Ritchie rolls back into action with a pulse pounding, viciously funny return to form9/10
In a business as enormously subjective as the film industry, it would seem near impossible to attempt to remain individual and innovative, continually raising the bar, without the occasional stumble. Writer/director Guy Ritchie, who at first garnered countless approval for his vicious, hyper-stylized tales of dirty deeds in the British underground, had found the critical tides turning in recent years after the succession of universally panned Swept Away to widely baffling Revolver, begging the question as to whether Ritchie's cinematic genius had been limited to his initial films. However, fans of the unconventional filmmaker will be enthralled to hear that his latest project, RocknRolla proves a confident return to form, a snappy, stylish piece of work bristling with energy and acerbic wit - in short, classic Ritchie.
Returning to his defining genre, Ritchie crafts yet another convoluted myriad of intersecting story lines focusing on greed, deception, double-crossing and plenty of stupidity in the seedy underbelly of England. With viewers trusted to be familiar with his unique style, Ritchie uses his familiar story template to worm in social commentary amidst his trademark edge and humour, satirising the increasingly developed state of London and the enormous demand for real estate and location. But this is not the ordinary, romanticized London, as Ritchie's cinematic eye appears determined to capture every last dank, filthy gutter, every ounce of crime and corruption in a fashion akin to the least flattering cinematic depictions of New York. And yet, amidst the filth and edgy comedy, the occasional moment of raw humanity, flawed as it may be emerges from the fray of unanimously unsympathetic characters, whether it be the vulnerability of rocker Johnny Quid shuddering and rocking back and forth on a drug trip or the witty interplay between 'The Wild Bunch', a trio of hapless thieves. For a film so cynically detached, RocknRolla sure can hit the emotional gut-punch buttons for brief but unsettlingly crucial moments.
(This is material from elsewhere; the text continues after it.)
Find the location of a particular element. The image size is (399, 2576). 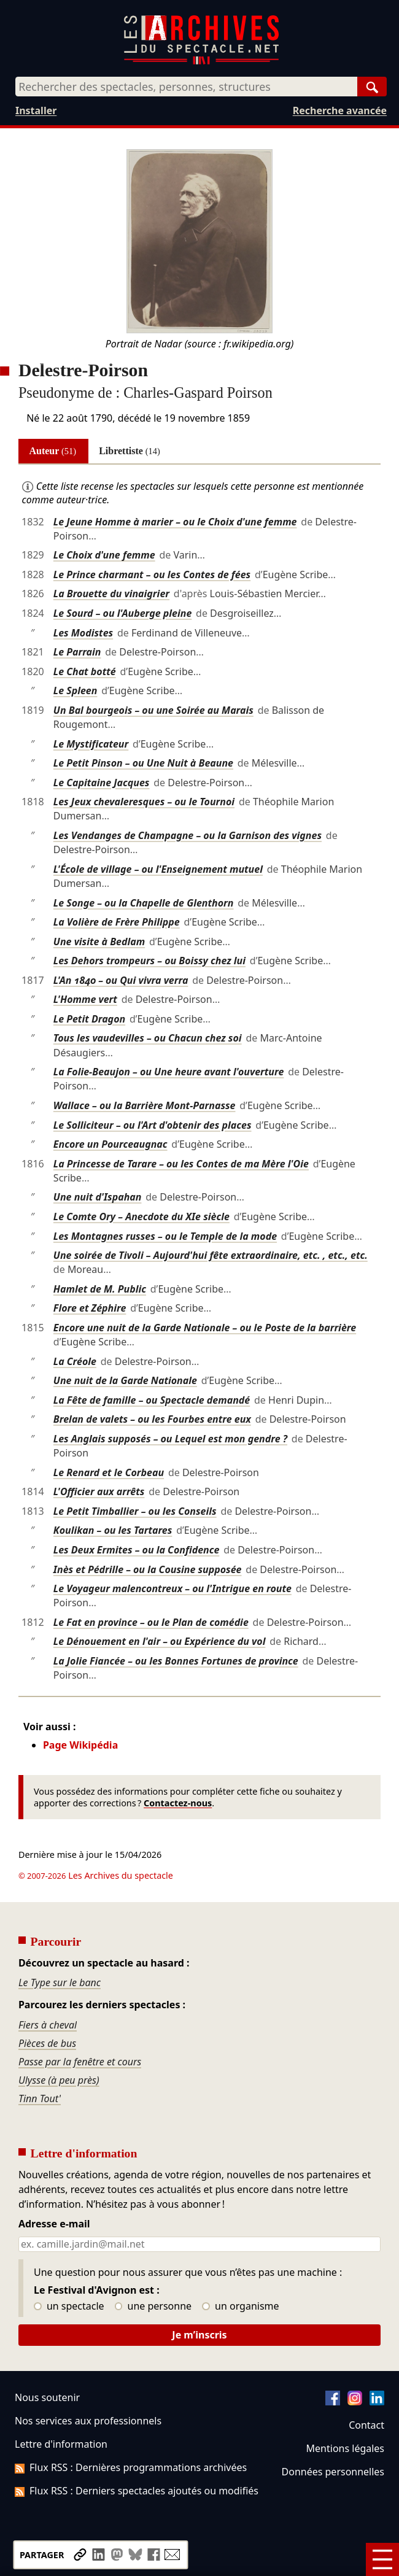 Hamlet de M. Public is located at coordinates (99, 1289).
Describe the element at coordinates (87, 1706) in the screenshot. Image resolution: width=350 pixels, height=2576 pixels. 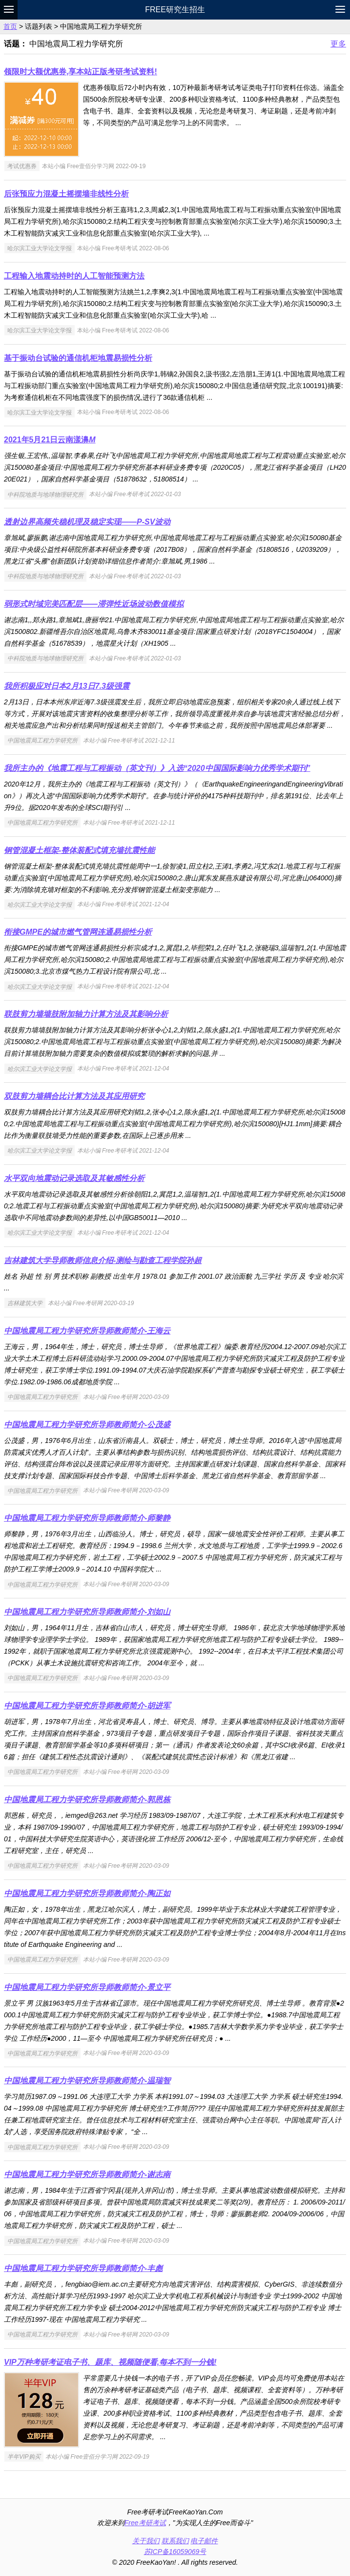 I see `中国地震局工程力学研究所导师教师简介-胡进军` at that location.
However, in the midst of his caustic reflection on his home town, Ritchie has mercifully left his sense of uproarious fun intact. After a relatively slow start, serving mostly to set up the convoluted array of characters and plot points (the central Maguffin this time being a 'lucky' Russian painting which goes missing) the film takes off at the frenzied pace those familiar with Ritchie's work would expect. Plunging into a fray of hilarious coincidences and situational comedy (watch for a priceless slow dance scene and one of the most hysterical sex scenes in many a year), double crosses, intimidation rants, philosophical monologues and the time worn Ritchie tradition of indestructible Russian hit men, it becomes clear that no matter how many similarities it may bear to past work, the delight of seeing a dynamic talent back on the top of his game cannot be understated. While the hyper-kinetic editing and camera-work and bold music cues of Snatch have been toned down and the casual violence is more removed, the cinematic flavour is unmistakable - Ritchie is back, and just as bombastically entertaining as ever.
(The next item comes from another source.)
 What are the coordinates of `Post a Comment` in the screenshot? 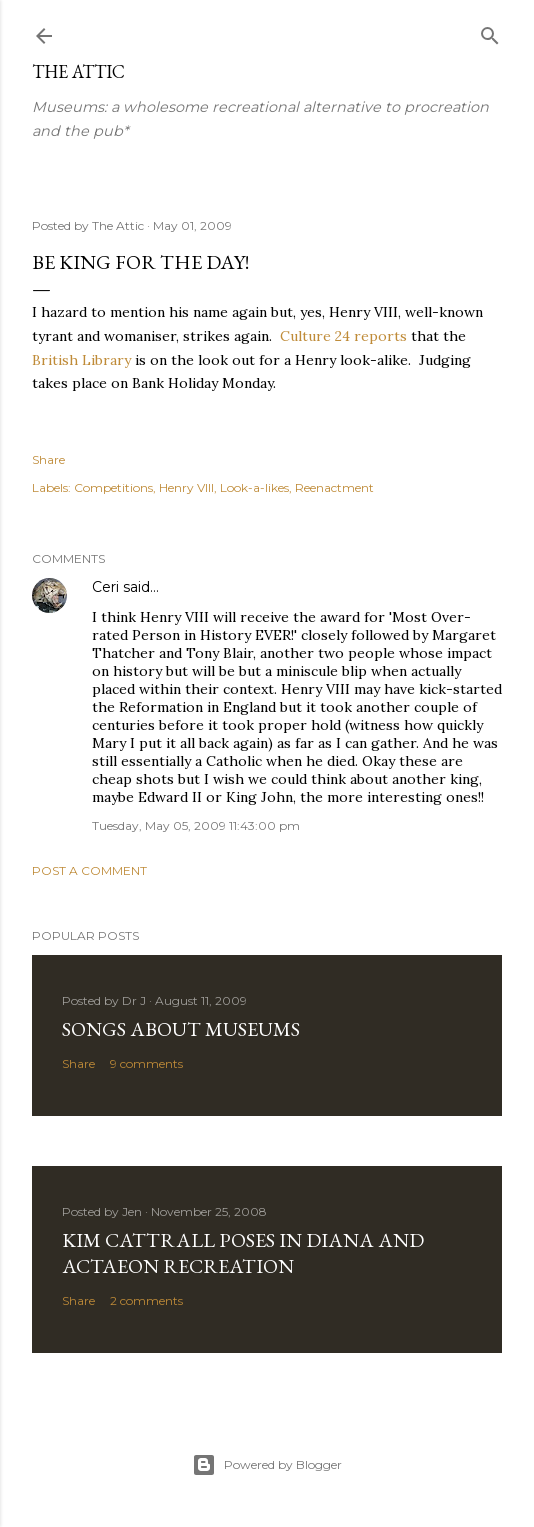 It's located at (89, 870).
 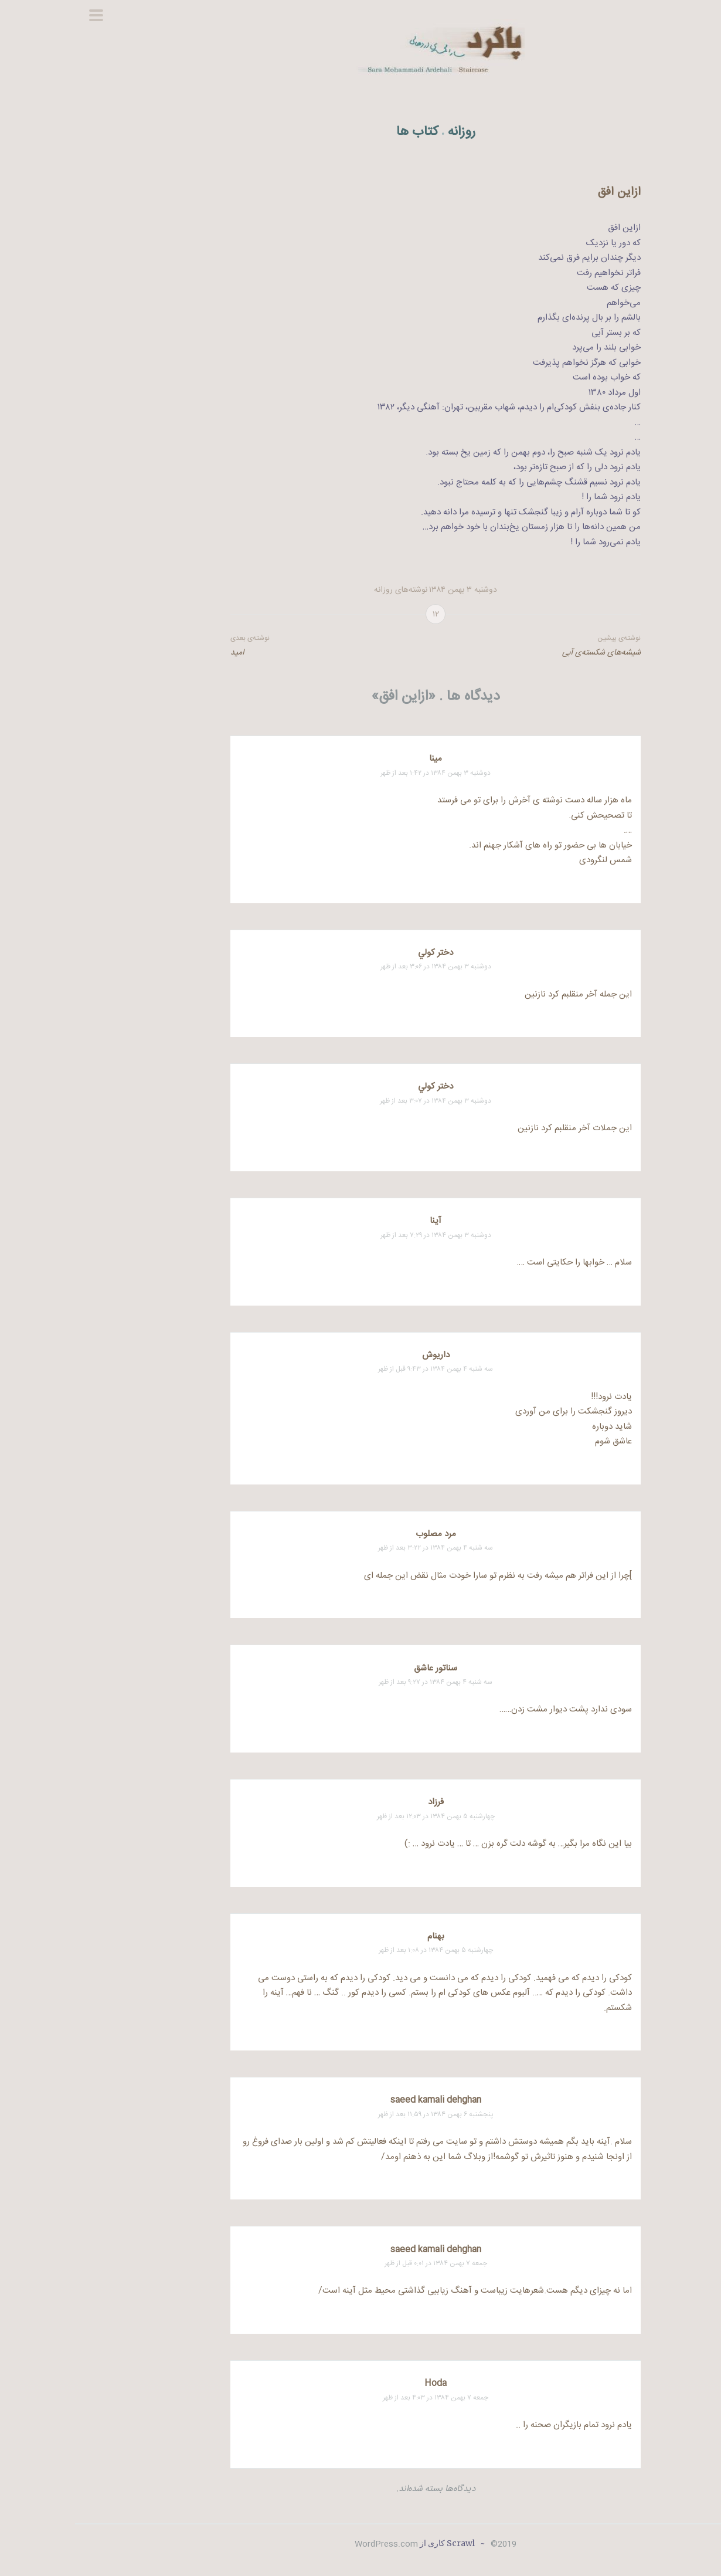 What do you see at coordinates (361, 1534) in the screenshot?
I see `مرد مصلوب` at bounding box center [361, 1534].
As usual, Ritchie's cast rise to the occasion of matching the brilliance of their script and director. Gerard Butler brings an endearing charm to tough talking goofball thug One-Two, inevitably raising laughs whenever on screen and anchoring the film as one of the few likable characters. Tom Wilkinson takes on the role of resident British mobster with considerable aplomb, spitting out his lines with a vindictive joy and proving easily more than adequate on the intimidation front. Thandie Newton evokes an alluring mysterious air as a devious accountant playing each side of the conflict against each other, exuding a subtle quirkiness in her execution of the traditional femme fatale figure. Mark Strong delivers harried menace and perfect comic deadpan as Wilkinson's right hand man, crafting another memorable Ritchie reference with the "Archie slap", and Idris Elba and Tom Hardy are fittingly hilarious as One-Two's bumbling fellow hard men Mumbles and Handsome Bob. Finally, Toby Kebbell eerily essays the most commanding character on screen as allegedly deceased rocker Johnny Quid. A narcissistic, painfully vulnerable, haphazardly philosophical and cheekily insulting pile of flaws and potent observations, Quid is as classic as any of Ritchie's more beloved characters, and Kebbell's off-kilter performance rivets the viewer's attention - whether hilarious or tragic, he is always invariably impossible to ignore and far too interesting to discount.
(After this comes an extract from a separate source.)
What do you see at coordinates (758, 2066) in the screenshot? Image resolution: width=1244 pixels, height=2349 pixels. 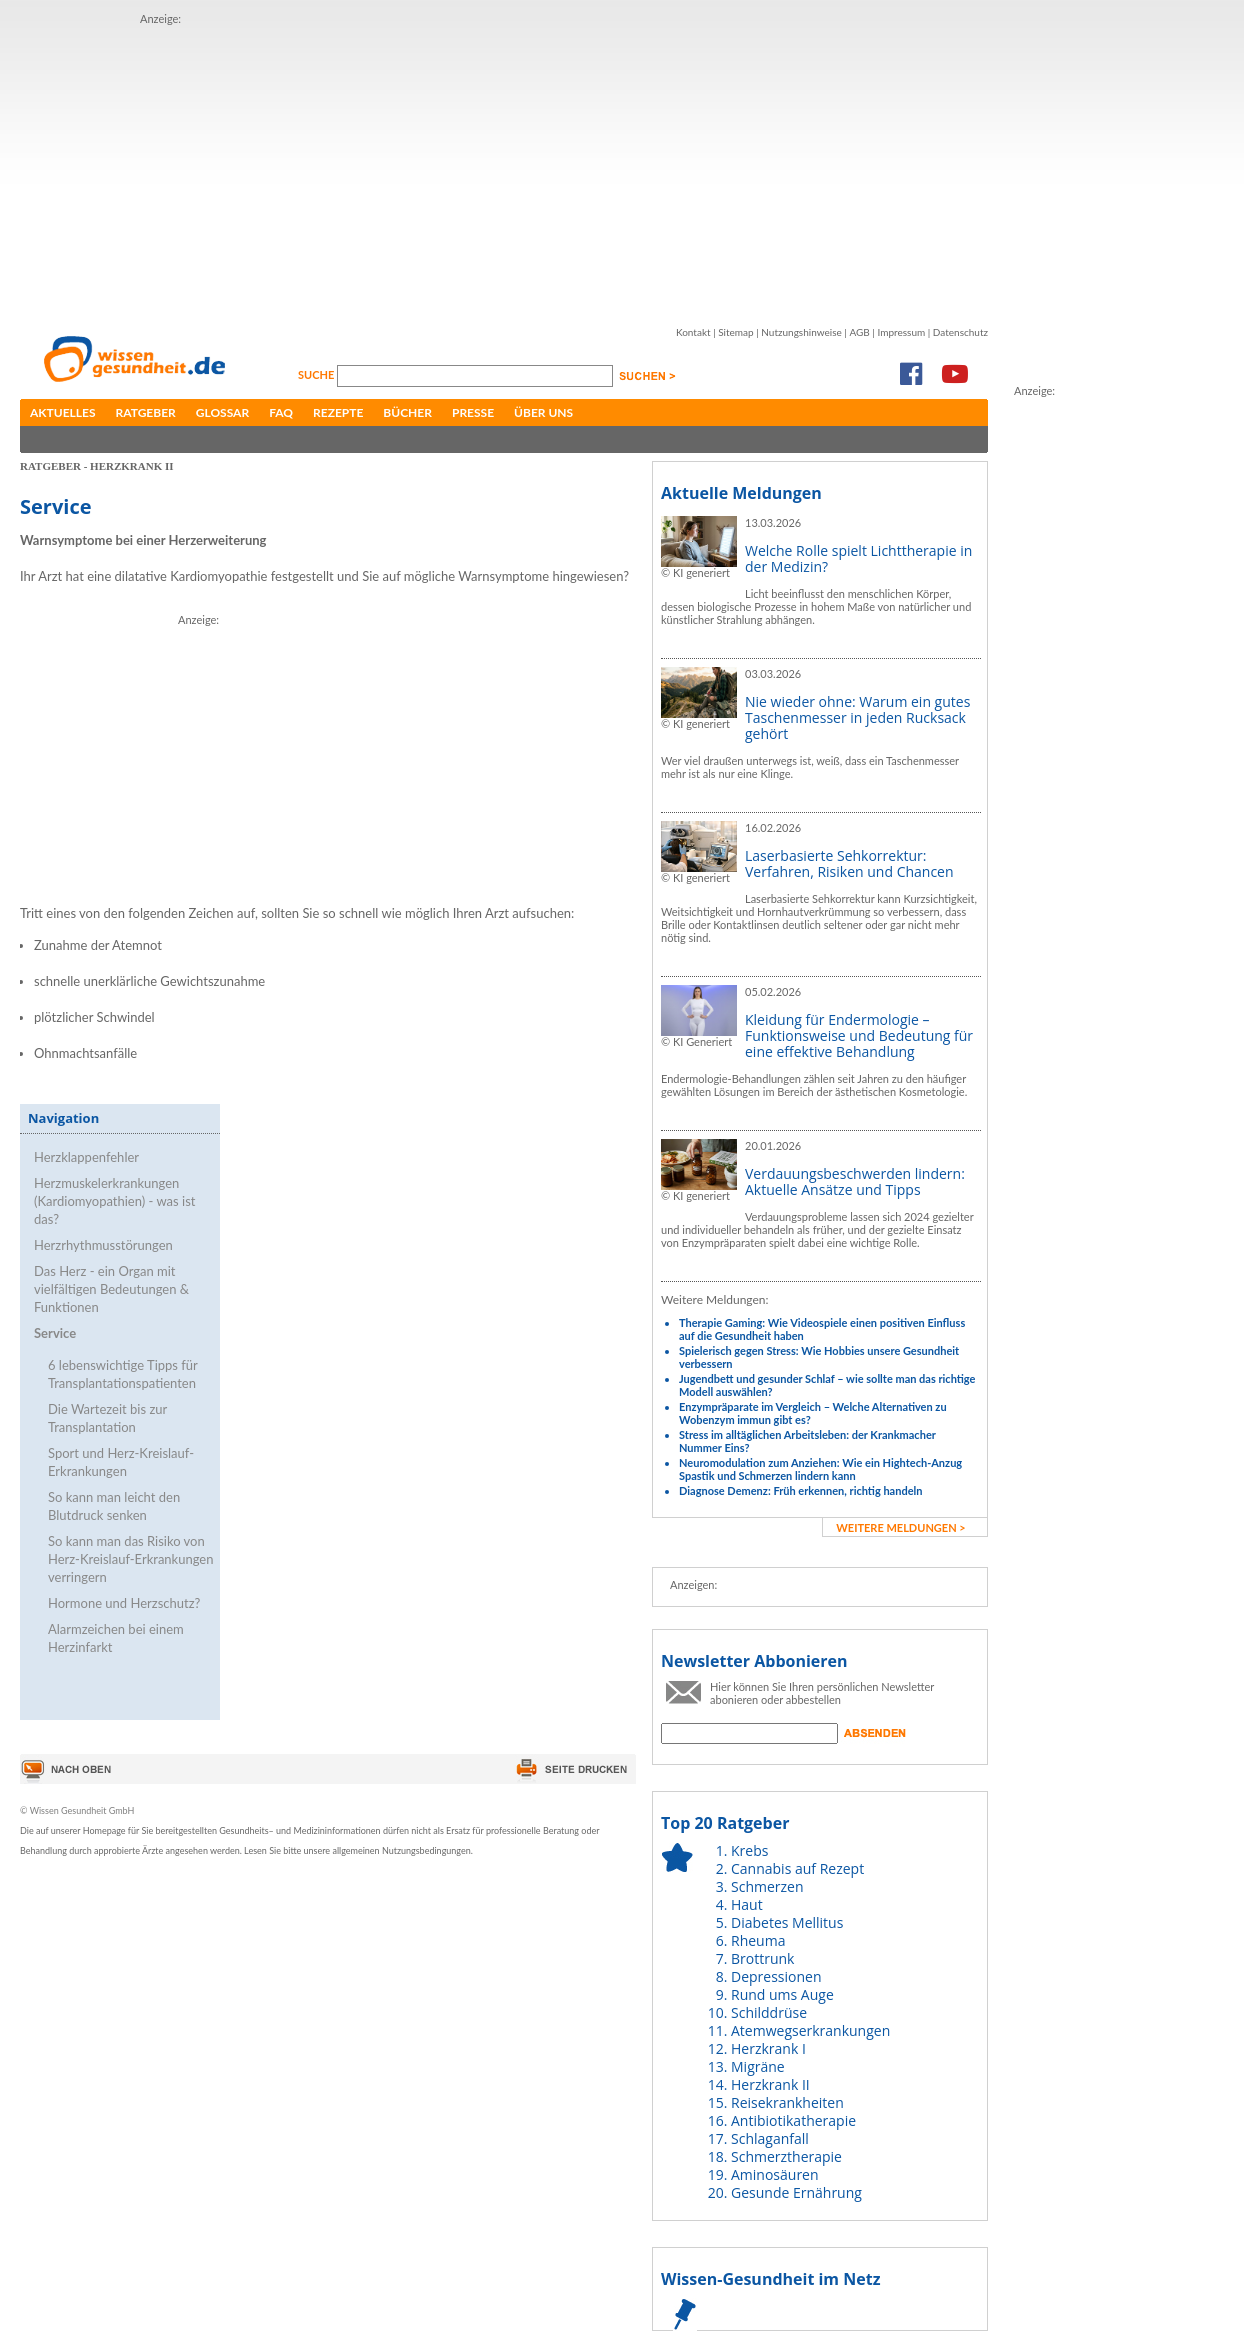 I see `Migräne` at bounding box center [758, 2066].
While the occasional cry of rehashing story elements from past successes may be raised, Ritchie's return to form is too supremely entertaining to dwindle under such complaints, as the formula proves to have just enough shelf life along with countless inspired tweaks to remain miles ahead of any stylistic impersonators. For any finding the cinema's fare too dull or uninspired, fear not - a genuine talent has re-emerged, and RocknRolla proves just the antidote to the hackneyed mainstream offshoots which slunk up in his absence. The prospect of the announced two sequels is mouth watering indeed - if anything should prove indicative of the film's quality, it is that.